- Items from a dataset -

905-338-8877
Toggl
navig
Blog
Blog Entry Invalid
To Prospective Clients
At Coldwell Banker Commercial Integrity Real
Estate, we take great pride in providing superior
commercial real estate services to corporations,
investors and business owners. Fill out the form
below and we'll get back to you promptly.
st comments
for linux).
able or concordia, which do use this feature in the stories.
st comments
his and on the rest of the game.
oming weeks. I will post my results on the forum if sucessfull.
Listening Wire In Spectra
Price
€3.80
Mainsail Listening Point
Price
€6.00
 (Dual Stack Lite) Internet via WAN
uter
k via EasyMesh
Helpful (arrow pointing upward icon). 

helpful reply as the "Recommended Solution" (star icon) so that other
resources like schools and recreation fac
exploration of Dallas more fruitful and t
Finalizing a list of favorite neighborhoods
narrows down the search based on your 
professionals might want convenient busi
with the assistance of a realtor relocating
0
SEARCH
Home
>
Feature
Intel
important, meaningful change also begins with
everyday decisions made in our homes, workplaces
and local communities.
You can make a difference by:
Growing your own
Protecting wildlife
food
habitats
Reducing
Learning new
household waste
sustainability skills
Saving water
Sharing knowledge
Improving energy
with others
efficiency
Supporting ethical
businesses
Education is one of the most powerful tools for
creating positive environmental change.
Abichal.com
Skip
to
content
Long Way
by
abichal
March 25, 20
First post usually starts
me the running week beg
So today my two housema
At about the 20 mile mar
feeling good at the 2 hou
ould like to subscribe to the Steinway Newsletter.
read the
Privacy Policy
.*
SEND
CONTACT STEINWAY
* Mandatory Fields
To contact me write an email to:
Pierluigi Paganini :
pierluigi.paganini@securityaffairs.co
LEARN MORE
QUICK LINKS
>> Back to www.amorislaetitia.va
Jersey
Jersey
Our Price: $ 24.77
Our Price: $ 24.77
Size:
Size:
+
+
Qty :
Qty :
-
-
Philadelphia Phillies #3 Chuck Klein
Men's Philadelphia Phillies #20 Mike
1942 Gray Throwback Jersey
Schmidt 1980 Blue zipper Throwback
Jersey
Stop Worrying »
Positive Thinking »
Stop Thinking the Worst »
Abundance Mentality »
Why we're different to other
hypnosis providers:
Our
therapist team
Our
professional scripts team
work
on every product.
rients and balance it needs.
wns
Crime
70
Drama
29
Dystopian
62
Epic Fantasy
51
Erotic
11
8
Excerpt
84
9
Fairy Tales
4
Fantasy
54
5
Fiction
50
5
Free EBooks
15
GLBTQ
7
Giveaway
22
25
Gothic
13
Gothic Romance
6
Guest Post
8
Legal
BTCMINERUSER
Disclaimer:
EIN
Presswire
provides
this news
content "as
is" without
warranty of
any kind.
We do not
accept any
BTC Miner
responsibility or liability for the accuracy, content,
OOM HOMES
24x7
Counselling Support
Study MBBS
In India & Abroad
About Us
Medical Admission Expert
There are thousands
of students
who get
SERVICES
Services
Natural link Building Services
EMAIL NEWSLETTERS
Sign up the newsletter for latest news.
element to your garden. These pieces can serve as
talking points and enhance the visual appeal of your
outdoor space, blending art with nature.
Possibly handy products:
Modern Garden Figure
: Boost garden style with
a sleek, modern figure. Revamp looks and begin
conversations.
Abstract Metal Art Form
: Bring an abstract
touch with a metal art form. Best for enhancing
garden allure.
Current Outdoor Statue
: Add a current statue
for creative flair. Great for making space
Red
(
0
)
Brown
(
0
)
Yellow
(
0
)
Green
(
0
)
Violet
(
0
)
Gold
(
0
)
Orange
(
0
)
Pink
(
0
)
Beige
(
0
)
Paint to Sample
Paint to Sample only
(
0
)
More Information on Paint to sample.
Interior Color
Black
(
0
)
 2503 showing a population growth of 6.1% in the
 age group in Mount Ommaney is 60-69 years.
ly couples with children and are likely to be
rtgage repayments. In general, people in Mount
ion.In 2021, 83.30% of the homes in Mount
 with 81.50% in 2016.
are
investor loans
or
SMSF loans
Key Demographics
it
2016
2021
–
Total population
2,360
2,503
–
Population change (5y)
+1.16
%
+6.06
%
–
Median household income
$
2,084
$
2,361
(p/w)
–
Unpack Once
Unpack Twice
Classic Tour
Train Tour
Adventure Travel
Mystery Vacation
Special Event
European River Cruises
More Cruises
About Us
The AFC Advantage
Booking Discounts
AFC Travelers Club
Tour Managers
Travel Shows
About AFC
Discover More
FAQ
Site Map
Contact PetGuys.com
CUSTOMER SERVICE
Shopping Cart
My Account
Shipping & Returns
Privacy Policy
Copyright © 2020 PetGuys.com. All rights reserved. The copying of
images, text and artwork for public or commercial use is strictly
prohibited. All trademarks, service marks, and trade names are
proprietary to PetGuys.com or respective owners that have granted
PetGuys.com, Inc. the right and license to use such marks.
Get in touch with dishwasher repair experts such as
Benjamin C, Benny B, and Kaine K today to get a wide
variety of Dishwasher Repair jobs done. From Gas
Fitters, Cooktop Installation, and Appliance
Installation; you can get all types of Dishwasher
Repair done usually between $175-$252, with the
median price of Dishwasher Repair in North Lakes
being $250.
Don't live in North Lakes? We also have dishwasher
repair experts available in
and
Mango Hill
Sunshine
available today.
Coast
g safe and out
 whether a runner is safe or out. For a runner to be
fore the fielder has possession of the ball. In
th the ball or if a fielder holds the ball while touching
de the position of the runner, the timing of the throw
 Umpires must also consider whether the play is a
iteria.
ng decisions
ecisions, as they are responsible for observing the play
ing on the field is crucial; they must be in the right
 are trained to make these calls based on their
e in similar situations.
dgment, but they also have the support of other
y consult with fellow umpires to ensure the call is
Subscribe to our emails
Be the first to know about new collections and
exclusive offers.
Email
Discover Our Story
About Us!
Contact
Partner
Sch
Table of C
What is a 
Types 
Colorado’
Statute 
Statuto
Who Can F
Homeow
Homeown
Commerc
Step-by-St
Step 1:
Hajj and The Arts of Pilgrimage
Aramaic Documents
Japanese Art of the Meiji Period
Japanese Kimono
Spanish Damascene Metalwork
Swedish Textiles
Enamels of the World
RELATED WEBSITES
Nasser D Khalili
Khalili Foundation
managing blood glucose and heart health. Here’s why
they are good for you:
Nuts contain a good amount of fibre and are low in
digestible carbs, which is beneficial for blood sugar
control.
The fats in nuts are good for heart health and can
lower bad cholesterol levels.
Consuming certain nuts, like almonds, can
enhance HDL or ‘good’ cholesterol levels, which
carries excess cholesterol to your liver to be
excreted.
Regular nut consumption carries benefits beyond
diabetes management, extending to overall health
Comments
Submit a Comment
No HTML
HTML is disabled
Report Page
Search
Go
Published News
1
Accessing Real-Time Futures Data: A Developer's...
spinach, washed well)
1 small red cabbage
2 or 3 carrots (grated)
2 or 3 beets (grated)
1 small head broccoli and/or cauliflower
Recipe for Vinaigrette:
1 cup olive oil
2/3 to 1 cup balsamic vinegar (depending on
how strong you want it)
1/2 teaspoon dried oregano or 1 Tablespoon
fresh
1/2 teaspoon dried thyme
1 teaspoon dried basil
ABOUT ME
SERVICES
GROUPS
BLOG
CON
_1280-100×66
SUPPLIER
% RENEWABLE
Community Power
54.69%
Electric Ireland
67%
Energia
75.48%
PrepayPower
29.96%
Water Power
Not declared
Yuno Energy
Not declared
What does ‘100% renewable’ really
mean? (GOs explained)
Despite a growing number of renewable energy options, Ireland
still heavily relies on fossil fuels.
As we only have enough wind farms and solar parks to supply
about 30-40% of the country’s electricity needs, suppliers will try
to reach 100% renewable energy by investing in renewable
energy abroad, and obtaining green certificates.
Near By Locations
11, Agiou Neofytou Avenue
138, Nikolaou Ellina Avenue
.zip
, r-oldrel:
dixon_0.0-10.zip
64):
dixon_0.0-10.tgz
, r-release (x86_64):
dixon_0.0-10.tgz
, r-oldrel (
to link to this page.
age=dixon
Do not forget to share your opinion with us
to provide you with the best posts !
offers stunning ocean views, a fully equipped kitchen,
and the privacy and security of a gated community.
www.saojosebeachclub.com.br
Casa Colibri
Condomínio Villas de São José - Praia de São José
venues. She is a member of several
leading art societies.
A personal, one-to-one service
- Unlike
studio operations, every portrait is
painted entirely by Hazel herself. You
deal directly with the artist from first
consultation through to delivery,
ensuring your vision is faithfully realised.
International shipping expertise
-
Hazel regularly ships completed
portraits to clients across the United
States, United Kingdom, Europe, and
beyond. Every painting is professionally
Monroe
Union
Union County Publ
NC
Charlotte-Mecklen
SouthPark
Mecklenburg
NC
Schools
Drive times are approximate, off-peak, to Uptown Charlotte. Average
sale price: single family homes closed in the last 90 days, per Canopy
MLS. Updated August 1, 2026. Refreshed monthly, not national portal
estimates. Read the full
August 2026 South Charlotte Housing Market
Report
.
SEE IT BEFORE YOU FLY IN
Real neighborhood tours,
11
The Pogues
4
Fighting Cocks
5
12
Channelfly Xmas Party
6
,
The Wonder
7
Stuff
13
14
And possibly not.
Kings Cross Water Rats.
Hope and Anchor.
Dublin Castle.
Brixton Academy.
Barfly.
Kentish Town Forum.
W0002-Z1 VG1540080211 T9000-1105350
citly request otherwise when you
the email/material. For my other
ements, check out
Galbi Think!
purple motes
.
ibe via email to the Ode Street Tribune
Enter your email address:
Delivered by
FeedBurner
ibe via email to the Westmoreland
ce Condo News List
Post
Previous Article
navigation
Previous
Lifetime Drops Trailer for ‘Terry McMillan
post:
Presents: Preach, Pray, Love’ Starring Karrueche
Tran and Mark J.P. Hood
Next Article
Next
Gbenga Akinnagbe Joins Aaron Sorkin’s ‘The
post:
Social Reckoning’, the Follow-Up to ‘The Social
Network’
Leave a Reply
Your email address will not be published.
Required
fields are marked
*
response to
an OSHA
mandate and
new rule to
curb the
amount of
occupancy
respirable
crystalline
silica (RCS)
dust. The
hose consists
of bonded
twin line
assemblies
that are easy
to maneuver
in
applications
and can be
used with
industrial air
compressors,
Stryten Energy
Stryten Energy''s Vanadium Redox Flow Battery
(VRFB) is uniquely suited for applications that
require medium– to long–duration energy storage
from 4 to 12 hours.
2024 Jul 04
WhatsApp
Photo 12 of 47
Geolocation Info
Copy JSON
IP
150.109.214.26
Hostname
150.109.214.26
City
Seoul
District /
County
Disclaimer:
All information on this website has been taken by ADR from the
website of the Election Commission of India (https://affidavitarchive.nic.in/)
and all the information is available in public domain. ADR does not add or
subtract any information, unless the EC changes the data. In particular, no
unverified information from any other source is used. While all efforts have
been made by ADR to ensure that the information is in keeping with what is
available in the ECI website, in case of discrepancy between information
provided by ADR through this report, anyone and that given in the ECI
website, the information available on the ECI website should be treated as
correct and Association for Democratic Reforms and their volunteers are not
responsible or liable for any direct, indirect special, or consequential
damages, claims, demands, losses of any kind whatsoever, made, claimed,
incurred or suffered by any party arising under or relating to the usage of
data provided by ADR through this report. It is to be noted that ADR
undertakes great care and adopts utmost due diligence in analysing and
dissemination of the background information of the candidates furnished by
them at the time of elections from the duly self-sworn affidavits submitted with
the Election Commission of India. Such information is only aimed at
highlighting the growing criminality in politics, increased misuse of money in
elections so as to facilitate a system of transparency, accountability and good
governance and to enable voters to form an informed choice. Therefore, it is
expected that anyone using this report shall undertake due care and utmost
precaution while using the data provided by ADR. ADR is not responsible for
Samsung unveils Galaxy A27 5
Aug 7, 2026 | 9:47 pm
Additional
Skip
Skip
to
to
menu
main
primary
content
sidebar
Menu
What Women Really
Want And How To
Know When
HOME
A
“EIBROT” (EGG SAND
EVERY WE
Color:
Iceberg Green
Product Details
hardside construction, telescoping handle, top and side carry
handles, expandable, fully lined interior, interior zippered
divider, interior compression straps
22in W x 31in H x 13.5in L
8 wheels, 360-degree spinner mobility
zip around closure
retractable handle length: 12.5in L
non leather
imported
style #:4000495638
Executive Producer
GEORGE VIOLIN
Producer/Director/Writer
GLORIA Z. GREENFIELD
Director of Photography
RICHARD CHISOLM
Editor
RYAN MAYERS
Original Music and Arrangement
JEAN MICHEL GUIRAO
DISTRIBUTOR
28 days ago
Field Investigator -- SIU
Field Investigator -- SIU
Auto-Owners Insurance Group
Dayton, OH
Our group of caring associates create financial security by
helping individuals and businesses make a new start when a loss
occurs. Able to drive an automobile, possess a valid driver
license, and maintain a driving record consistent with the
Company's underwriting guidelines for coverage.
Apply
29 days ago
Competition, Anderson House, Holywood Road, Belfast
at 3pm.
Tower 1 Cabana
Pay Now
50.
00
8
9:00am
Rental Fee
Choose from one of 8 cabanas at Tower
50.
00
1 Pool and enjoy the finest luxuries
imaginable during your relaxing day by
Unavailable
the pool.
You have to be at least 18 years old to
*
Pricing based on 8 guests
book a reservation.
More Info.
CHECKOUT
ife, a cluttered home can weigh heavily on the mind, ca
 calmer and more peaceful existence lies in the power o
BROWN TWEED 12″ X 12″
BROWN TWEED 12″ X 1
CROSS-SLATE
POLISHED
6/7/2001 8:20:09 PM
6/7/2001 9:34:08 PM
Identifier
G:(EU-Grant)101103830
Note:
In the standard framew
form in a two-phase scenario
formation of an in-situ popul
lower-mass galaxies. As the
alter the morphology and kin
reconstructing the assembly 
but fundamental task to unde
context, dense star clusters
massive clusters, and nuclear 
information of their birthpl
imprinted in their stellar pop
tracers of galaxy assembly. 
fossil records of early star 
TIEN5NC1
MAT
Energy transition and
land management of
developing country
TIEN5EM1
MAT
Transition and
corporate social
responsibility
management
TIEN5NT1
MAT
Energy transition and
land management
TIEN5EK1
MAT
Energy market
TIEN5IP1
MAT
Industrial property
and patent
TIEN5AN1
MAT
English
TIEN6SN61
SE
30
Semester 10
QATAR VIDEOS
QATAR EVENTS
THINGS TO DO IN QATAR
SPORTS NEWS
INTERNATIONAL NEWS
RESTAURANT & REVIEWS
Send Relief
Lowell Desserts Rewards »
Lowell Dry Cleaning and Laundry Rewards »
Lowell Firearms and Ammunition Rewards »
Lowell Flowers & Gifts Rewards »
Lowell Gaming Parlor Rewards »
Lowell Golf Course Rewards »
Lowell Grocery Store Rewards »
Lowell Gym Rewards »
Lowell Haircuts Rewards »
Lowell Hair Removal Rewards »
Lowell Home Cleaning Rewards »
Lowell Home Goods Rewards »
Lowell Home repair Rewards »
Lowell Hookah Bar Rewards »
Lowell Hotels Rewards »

- About this exercise -
The response should contain only a verbatim copy of the lines from the line with "Industrial property" to the final line of the records.

- Answer to this problem -
Industrial property
and patent
TIEN5AN1
MAT
English
TIEN6SN61
SE
30
Semester 10
QATAR VIDEOS
QATAR EVENTS
THINGS TO DO IN QATAR
SPORTS NEWS
INTERNATIONAL NEWS
RESTAURANT & REVIEWS
Send Relief
Lowell Desserts Rewards »
Lowell Dry Cleaning and Laundry Rewards »
Lowell Firearms and Ammunition Rewards »
Lowell Flowers & Gifts Rewards »
Lowell Gaming Parlor Rewards »
Lowell Golf Course Rewards »
Lowell Grocery Store Rewards »
Lowell Gym Rewards »
Lowell Haircuts Rewards »
Lowell Hair Removal Rewards »
Lowell Home Cleaning Rewards »
Lowell Home Goods Rewards »
Lowell Home repair Rewards »
Lowell Hookah Bar Rewards »
Lowell Hotels Rewards »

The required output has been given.